MyBPC: High expectations. High excellence.


Dr. Amanda Allen

Assistant Professor of History

My reputation around campus: I am strict and difficult.  Does it bother me? Not one bit.  What students may call “strict” or “difficult” is what I simply consider as having college-level expectations.  Why? Because with high expectations comes high excellence.  This is never more evident to me than each fall semester in which I teach my senior seminar course.  As part of the History degree curriculum each major must take this capstone course and write a twenty-five page research paper.  Students get to choose any historical topic and prove they are no longer just history students but are, in fact, historians.  They also have to present this research with a professional-level Power Point presentation.  In public.  Sometimes it seems they consider this the most daunting part of the entire degree! But, each time I watch majors stand up and share their interests with the audience, I am impressed and proud.  For years it is I who stands before them and teaches but on this evening each fall the roles reverse.  They teach me.  It is one of the greatest moments of being a BPC professor.  By the time our students are looking towards graduation, all us BPC professors have truly spent countless hours getting to know these students not only as our students but as future colleagues.  This is not something found at larger colleges; it is part of what makes BPC such a wonderful learning environment.
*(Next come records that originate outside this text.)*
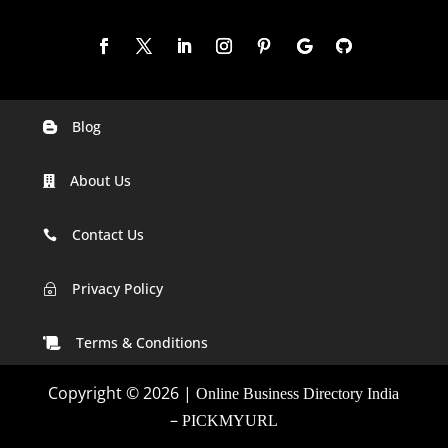
Blog

Digital Marketing Companies In India
About Us

Digital Marketing Company In Agra
Digital Marketing Company In Ahmedabad
Contact Us

Digital Marketing Company In Alabama
Privacy Policy
~
Digital Marketing Company In Alaska
Terms & Conditions

Digital Marketing Company In Amravati
Copyright © 2026 |
Online Business Directory India
Digital Marketing Company In Arizona
–
PICKMYURL
Digital Marketing Company In Arkansas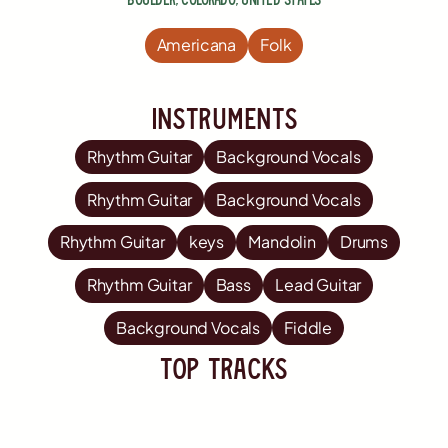
Americana
Folk
Instruments
Rhythm Guitar
Background Vocals
Rhythm Guitar
Background Vocals
Rhythm Guitar
keys
Mandolin
Drums
Rhythm Guitar
Bass
Lead Guitar
Background Vocals
Fiddle
TOP Tracks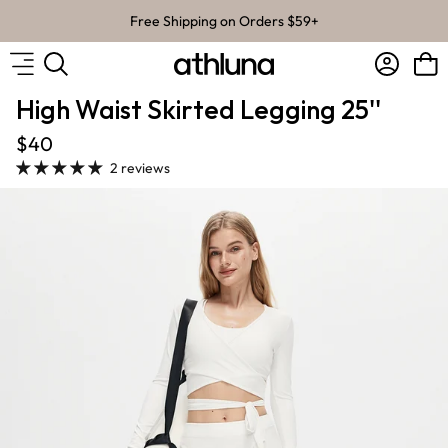
Skip to content
Free Shipping on Orders $59+
Account
Bag
High Waist Skirted Legging 25''
$40
2 reviews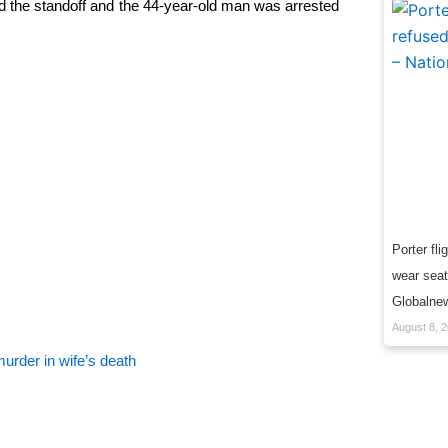
the standoff and the 44-year-old man was arrested
Porter fli
wear seatb
Globalne
August 8, 
urder in wife’s death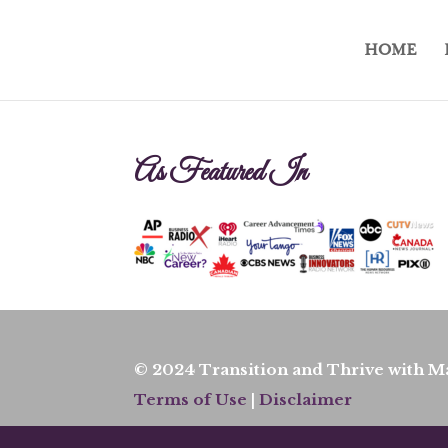
HOME
As Featured In
© 2024 Transition and Thrive with Ma
Terms of Use
|
Disclaimer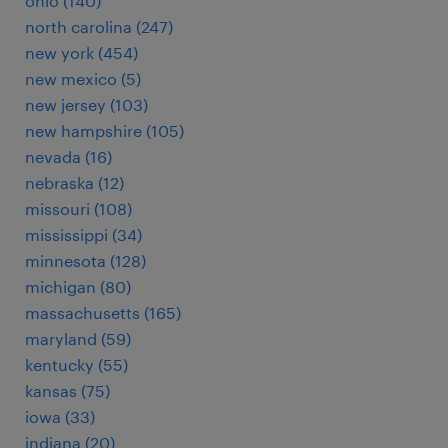
ohio (140)
north carolina (247)
new york (454)
new mexico (5)
new jersey (103)
new hampshire (105)
nevada (16)
nebraska (12)
missouri (108)
mississippi (34)
minnesota (128)
michigan (80)
massachusetts (165)
maryland (59)
kentucky (55)
kansas (75)
iowa (33)
indiana (20)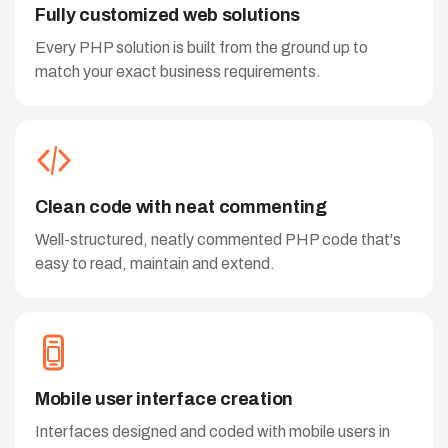
Fully customized web solutions
Every PHP solution is built from the ground up to
match your exact business requirements.
Clean code with neat commenting
Well-structured, neatly commented PHP code that's
easy to read, maintain and extend.
Mobile user interface creation
Interfaces designed and coded with mobile users in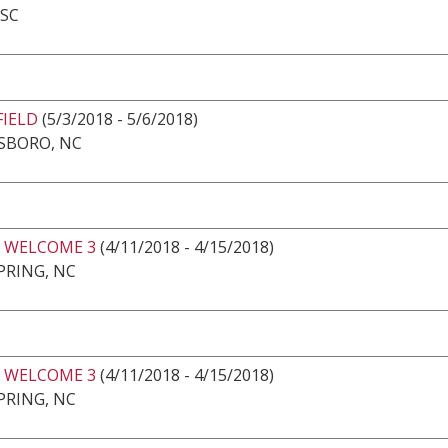
 SC
FIELD
(5/3/2018 - 5/6/2018)
SBORO, NC
 WELCOME 3
(4/11/2018 - 4/15/2018)
PRING, NC
 WELCOME 3
(4/11/2018 - 4/15/2018)
PRING, NC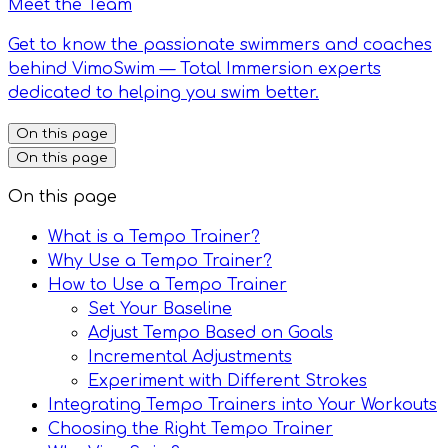
Meet the Team
Get to know the passionate swimmers and coaches
behind VimoSwim — Total Immersion experts
dedicated to helping you swim better.
On this page
On this page
On this page
What is a Tempo Trainer?
Why Use a Tempo Trainer?
How to Use a Tempo Trainer
Set Your Baseline
Adjust Tempo Based on Goals
Incremental Adjustments
Experiment with Different Strokes
Integrating Tempo Trainers into Your Workouts
Choosing the Right Tempo Trainer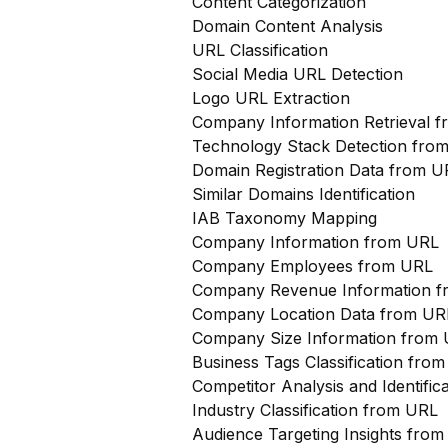
Content Categorization
Domain Content Analysis
URL Classification
Social Media URL Detection
Logo URL Extraction
Company Information Retrieval 
Technology Stack Detection fro
Domain Registration Data from U
Similar Domains Identification
IAB Taxonomy Mapping
Company Information from URL
Company Employees from URL
Company Revenue Information 
Company Location Data from UR
Company Size Information from
Business Tags Classification from
Competitor Analysis and Identifi
Industry Classification from URL
Audience Targeting Insights fro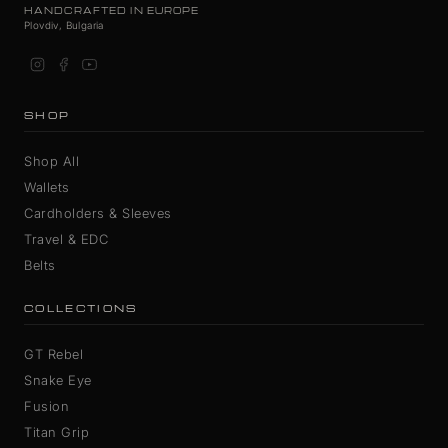
HANDCRAFTED IN EUROPE
Plovdiv, Bulgaria
SHOP
Shop All
Wallets
Cardholders & Sleeves
Travel & EDC
Belts
COLLECTIONS
GT Rebel
Snake Eye
Fusion
Titan Grip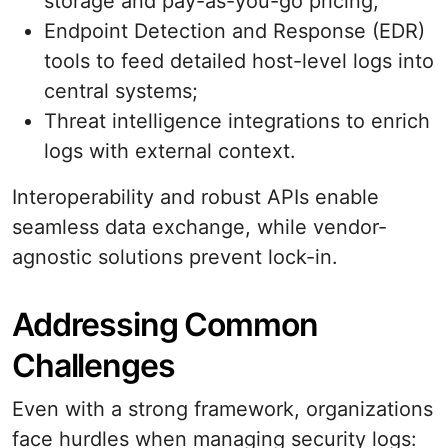
storage and pay-as-you-go pricing;
Endpoint Detection and Response (EDR)
tools to feed detailed host-level logs into
central systems;
Threat intelligence integrations to enrich
logs with external context.
Interoperability and robust APIs enable
seamless data exchange, while vendor-
agnostic solutions prevent lock-in.
Addressing Common
Challenges
Even with a strong framework, organizations
face hurdles when managing security logs: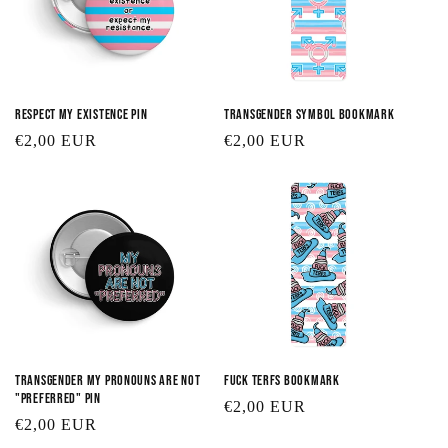
Respect My Existence Pin
Transgender Symbol Bookmark
Regular
€2,00 EUR
Regular
€2,00 EUR
price
price
Transgender My Pronouns are Not
Fuck TERFs Bookmark
"Preferred" Pin
Regular
€2,00 EUR
Regular
€2,00 EUR
price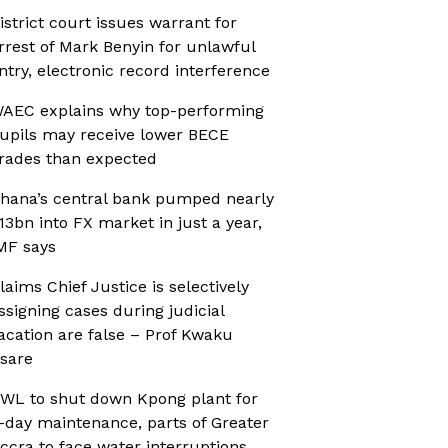
istrict court issues warrant for
rrest of Mark Benyin for unlawful
ntry, electronic record interference
AEC explains why top-performing
upils may receive lower BECE
rades than expected
hana’s central bank pumped nearly
13bn into FX market in just a year,
MF says
laims Chief Justice is selectively
ssigning cases during judicial
acation are false – Prof Kwaku
sare
WL to shut down Kpong plant for
-day maintenance, parts of Greater
ccra to face water interruptions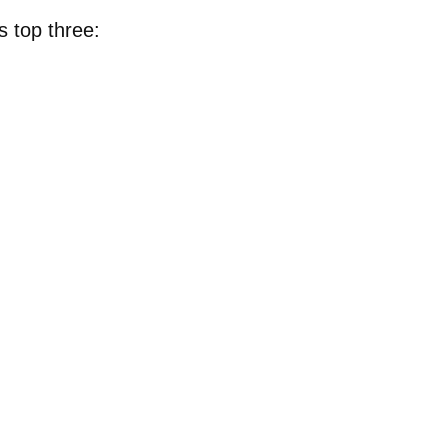
s top three: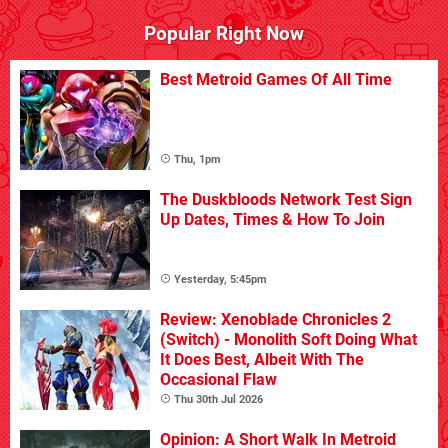
Popular Right Now
Best Metroid Games Of All Time
Thu, 1pm
The Duskbloods Network Test Sign
Up Dates, Times & How To Join
Yesterday, 5:45pm
Review: Xenoblade Chronicles 2
(Switch) - Monolith Soft Doing What
It Does Best, Albeit With The
Occasional Flaw
Thu 30th Jul 2026
Opinion: A Short Walk In Metroid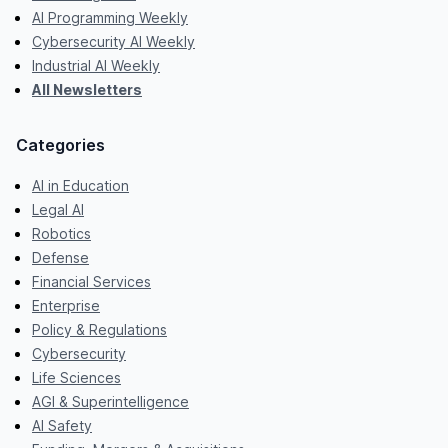
AI Programming Weekly
Cybersecurity AI Weekly
Industrial AI Weekly
All Newsletters
Categories
AI in Education
Legal AI
Robotics
Defense
Financial Services
Enterprise
Policy & Regulations
Cybersecurity
Life Sciences
AGI & Superintelligence
AI Safety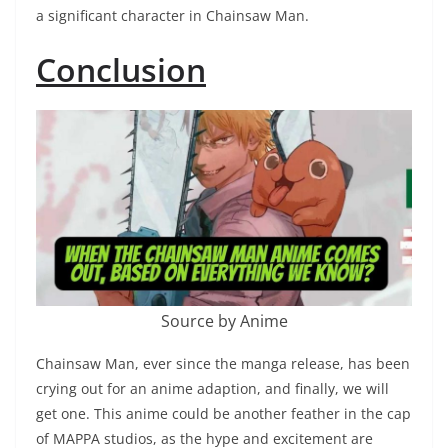
a significant character in Chainsaw Man.
Conclusion
Source by Anime
Chainsaw Man, ever since the manga release, has been
crying out for an anime adaption, and finally, we will
get one. This anime could be another feather in the cap
of MAPPA studios, as the hype and excitement are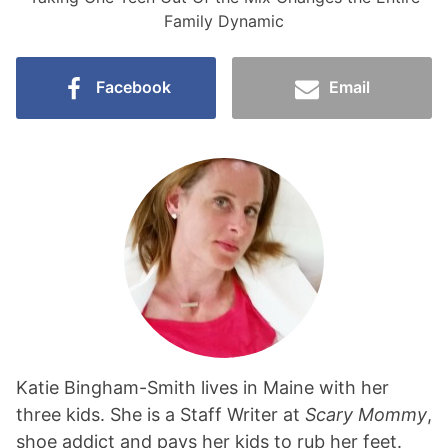
Family Dynamic
Facebook
Email
Katie Bingham-Smith lives in Maine with her
three kids. She is a Staff Writer at
Scary Mommy
,
shoe addict and pays her kids to rub her feet.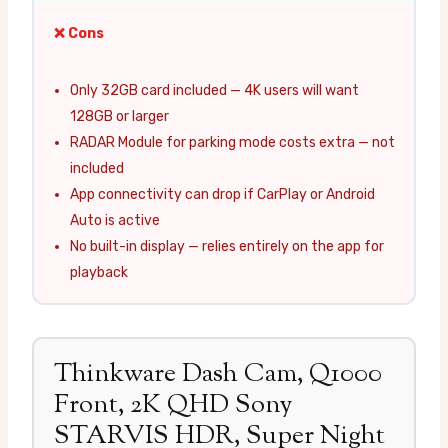
❌ Cons
Only 32GB card included — 4K users will want
128GB or larger
RADAR Module for parking mode costs extra — not
included
App connectivity can drop if CarPlay or Android
Auto is active
No built-in display — relies entirely on the app for
playback
Thinkware Dash Cam, Q1000
Front, 2K QHD Sony
STARVIS HDR, Super Night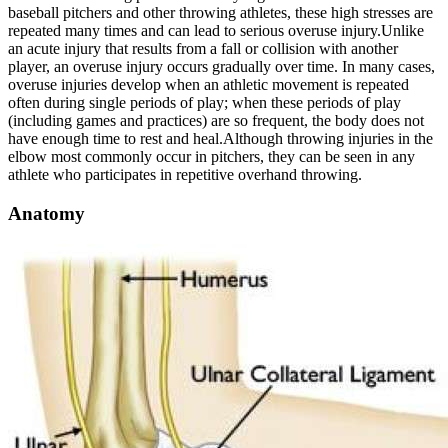
baseball pitchers and other throwing athletes, these high stresses are
repeated many times and can lead to serious overuse injury.
Unlike
an acute injury that results from a fall or collision with another
player, an overuse injury occurs gradually over time. In many cases,
overuse injuries develop when an athletic movement is repeated
often during single periods of play; when these periods of play
(including games and practices) are so frequent, the body does not
have enough time to rest and heal.
Although throwing injuries in the
elbow most commonly occur in pitchers, they can be seen in any
athlete who participates in repetitive overhand throwing.
Anatomy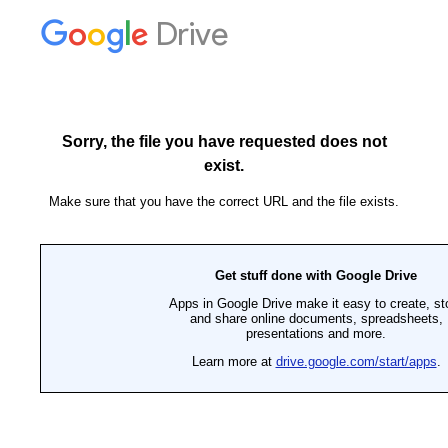
Drive
Sorry, the file you have requested does not
exist.
Make sure that you have the correct URL and the file exists.
Get stuff done with Google Drive
Apps in Google Drive make it easy to create, st
and share online documents, spreadsheets,
presentations and more.
Learn more at
drive.google.com/start/apps
.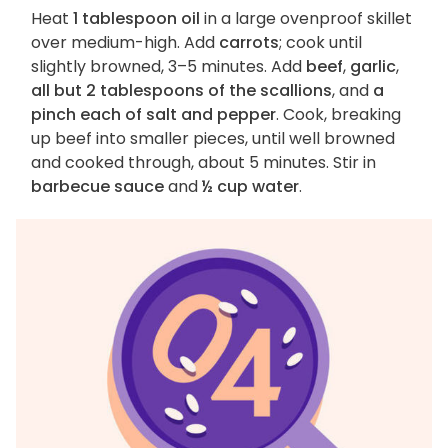
Heat
1 tablespoon oil
in a large ovenproof skillet
over medium-high. Add
carrots
; cook until
slightly browned, 3–5 minutes. Add
beef
,
garlic
,
all but 2 tablespoons of the scallions
, and
a
pinch each of salt and pepper
. Cook, breaking
up beef into smaller pieces, until well browned
and cooked through, about 5 minutes. Stir in
barbecue sauce
and
½ cup water
.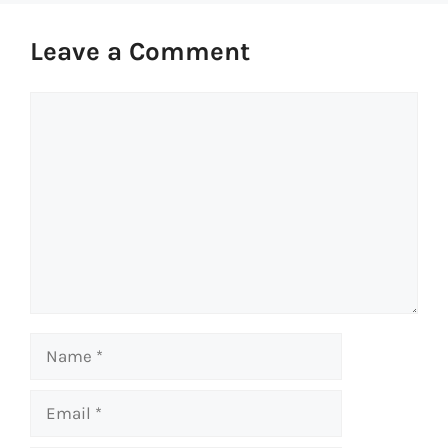
Leave a Comment
Comment
Name
Email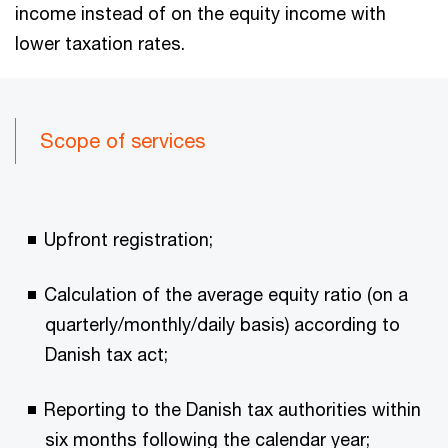
income instead of on the equity income with
lower taxation rates.
Scope of services
Upfront registration;
Calculation of the average equity ratio (on a
quarterly/monthly/daily basis) according to
Danish tax act;
Reporting to the Danish tax authorities within
six months following the calendar year;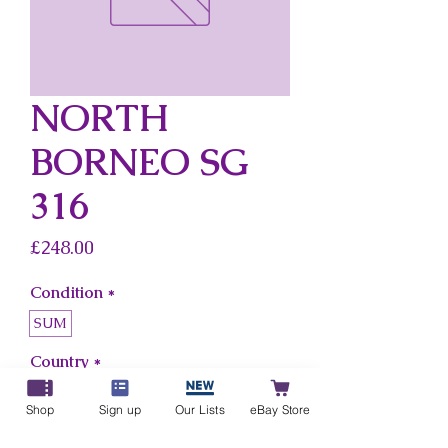
NORTH
BORNEO SG
316
Price
£248.00
Condition
*
SUM
Country
*
North Borneo
Shop
Sign up
Our Lists
eBay Store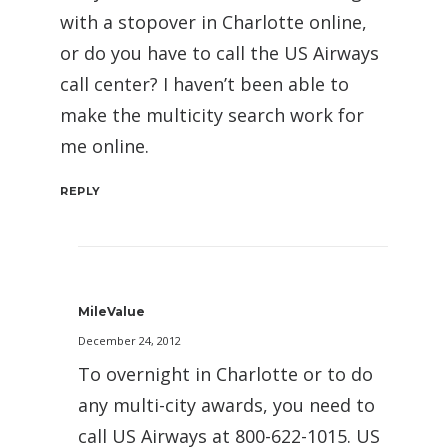
with a stopover in Charlotte online,
or do you have to call the US Airways
call center? I haven’t been able to
make the multicity search work for
me online.
REPLY
MileValue
December 24, 2012
To overnight in Charlotte or to do
any multi-city awards, you need to
call US Airways at 800-622-1015. US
IMG_6485Tuesday November 27, my three current senior seminar students presented their research to a packed Gilder Auditorium.  Emily Jones has loved Egypt since her first fall on campus.  Her research focuses on why female Pharaoh Hatshepsut was almost fully expunged from the historical record.  Emily’s conclusion: because Hatshepsut was a successful and powerful woman when she should have surrendered all authority to her son and the rightful Pharaoh.  Wyatt Morris chose to analyze how Julius Caesar’s adopted son, Octavian, used war as a method of manipulation to gain power after Caesar’s death.  With strategic battles Octavian rid all who stood in his way so he could be the first Roman Emperor.  Marshall Lopez provided a cultural history on Julia Child as the first televised chef.  In an era marked by male leadership, it was Julia Child who stood in front of a camera and revolutionized cooking in America.  Always behind the camera stood her husband as equal partner.  Together they challenged the traditional marriage model without trying to do so.  Rather, it was because they simply saw themselves as equals that they were able to balance each other as needed and have a long and successful career teaching America how to cook French food.

Having Emily, Marshall, and Wyatt teach me about Hatshepsut, Octavian, and Julia Child marks the culmination of all I strive to do as a professor.  I am beyond proud of my students and thankful I have the opportunity to know and shape my majors.  And yes, I even teared up a bit at this proud moment. I cannot wait to do so again next fall.